*Description of the task*: Return the data exactly, apart from leaving out the pictures.

*Source data*:
Content starts

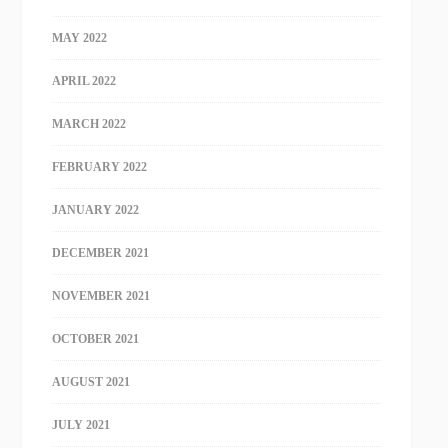
MAY 2022
APRIL 2022
MARCH 2022
FEBRUARY 2022
JANUARY 2022
DECEMBER 2021
NOVEMBER 2021
OCTOBER 2021
AUGUST 2021
JULY 2021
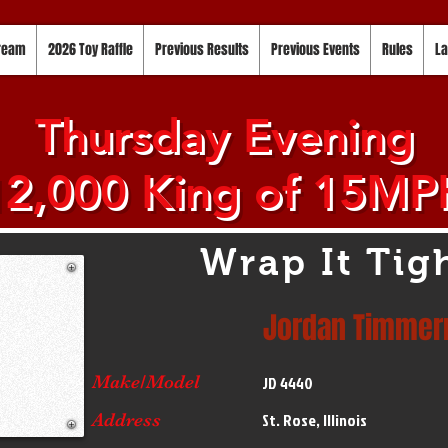
tream
2026 Toy Raffle
Previous Results
Previous Events
Rules
La
Thursday Evening
12,000 King of 15MP
Wrap It Tig
Jordan Timme
Make/Model
JD 4440
Address
St. Rose, Illinois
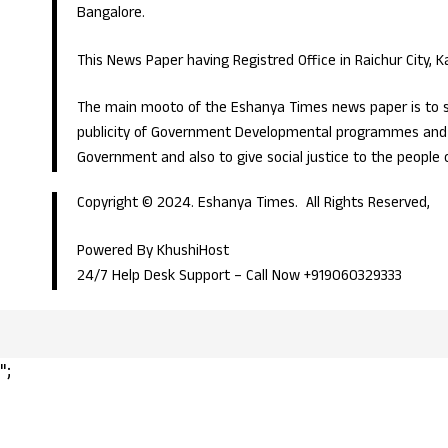
Bangalore.
This News Paper having Registred Office in Raichur City, 
The main mooto of the Eshanya Times news paper is to s
publicity of Government Developmental programmes and p
Government and also to give social justice to the people 
Copyright © 2024. Eshanya Times. All Rights Reserved,
Powered By KhushiHost
24/7 Help Desk Support –
Call Now +919060329333
";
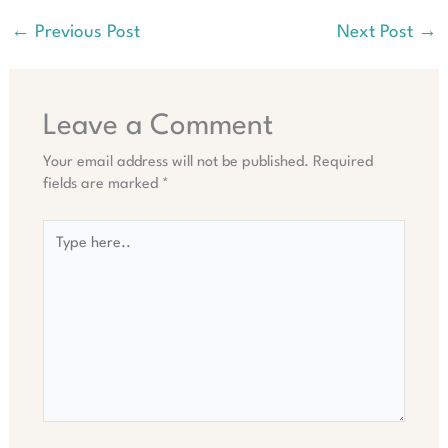
←
Previous Post
Next Post
→
Leave a Comment
Your email address will not be published.
Required
fields are marked
*
Type
here..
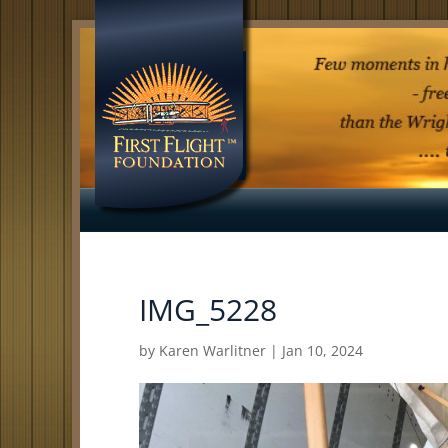
IMG_5228
by
Karen Warlitner
|
Jan 10, 2024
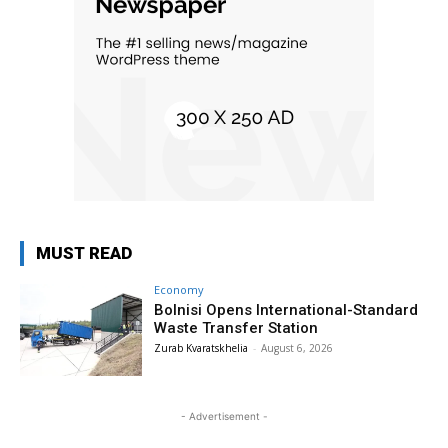
MUST READ
Economy
Bolnisi Opens International-Standard
Waste Transfer Station
Zurab Kvaratskhelia
-
August 6, 2026
- Advertisement -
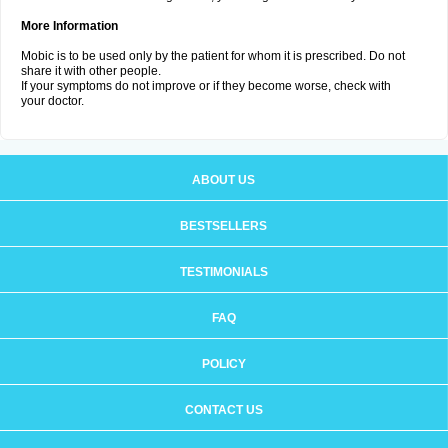
More Information
Mobic is to be used only by the patient for whom it is prescribed. Do not
share it with other people.
If your symptoms do not improve or if they become worse, check with
your doctor.
ABOUT US
BESTSELLERS
TESTIMONIALS
FAQ
POLICY
CONTACT US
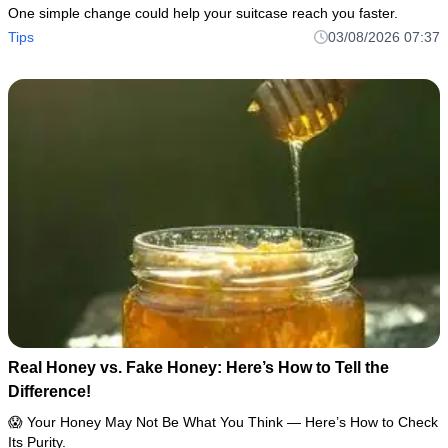
One simple change could help your suitcase reach you faster.
Tips
03/08/2026 07:37
Real Honey vs. Fake Honey: Here’s How to Tell the
Difference!
😱 Your Honey May Not Be What You Think — Here’s How to Check
Its Purity.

Content ends

*Response area*:
MAY 2022
APRIL 2022
MARCH 2022
FEBRUARY 2022
JANUARY 2022
DECEMBER 2021
NOVEMBER 2021
OCTOBER 2021
AUGUST 2021
JULY 2021
tream
2026 Toy Raffle
Previous Results
Previous Events
Rules
La
Thursday Evening
12,000 King of 15MP
Wrap It Tig
Jordan Timme
Make/Model
JD 4440
Address
St. Rose, Illinois
Bangalore.
This News Paper having Registred Office in Raichur City, 
The main mooto of the Eshanya Times news paper is to s
publicity of Government Developmental programmes and p
Government and also to give social justice to the people 
Copyright © 2024. Eshanya Times. All Rights Reserved,
Powered By KhushiHost
24/7 Help Desk Support –
Call Now +919060329333
";
←
Previous Post
Next Post
→
Leave a Comment
Your email address will not be published.
Required
fields are marked
*
Type
here..
IMG_5228
by
Karen Warlitner
|
Jan 10, 2024
MUST READ
Economy
Bolnisi Opens International-Standard
Waste Transfer Station
Zurab Kvaratskhelia
-
August 6, 2026
- Advertisement -
More Information
Mobic is to be used only by the patient for whom it is prescribed. Do not
share it with other people.
If your symptoms do not improve or if they become worse, check with
your doctor.
ABOUT US
BESTSELLERS
TESTIMONIALS
FAQ
POLICY
CONTACT US
One simple change could help your suitcase reach you faster.
Tips
03/08/2026 07:37
Real Honey vs. Fake Honey: Here’s How to Tell the
Difference!
😱 Your Honey May Not Be What You Think — Here’s How to Check
Its Purity.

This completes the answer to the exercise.